» Try it
Pictures aside, repeat the whole listing word for word.

» Listed entries
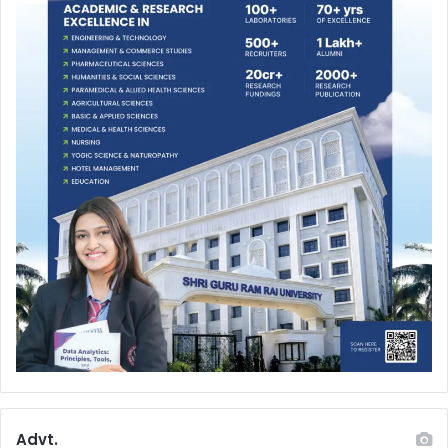
Advt.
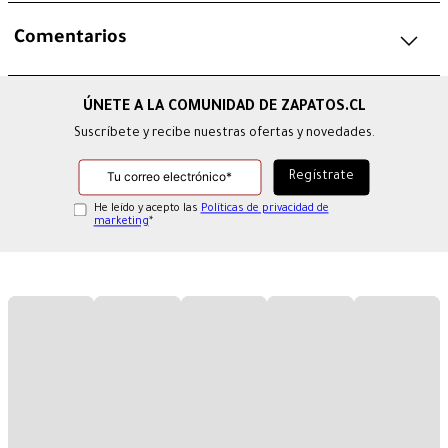
Comentarios
Suscríbete y recibe nuestras ofertas y novedades.
He leído y acepto las
Políticas de privacidad de
marketing
*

» Response below
Advt.
Comentarios
Suscríbete y recibe nuestras ofertas y novedades.
He leído y acepto las
Políticas de privacidad de
marketing
*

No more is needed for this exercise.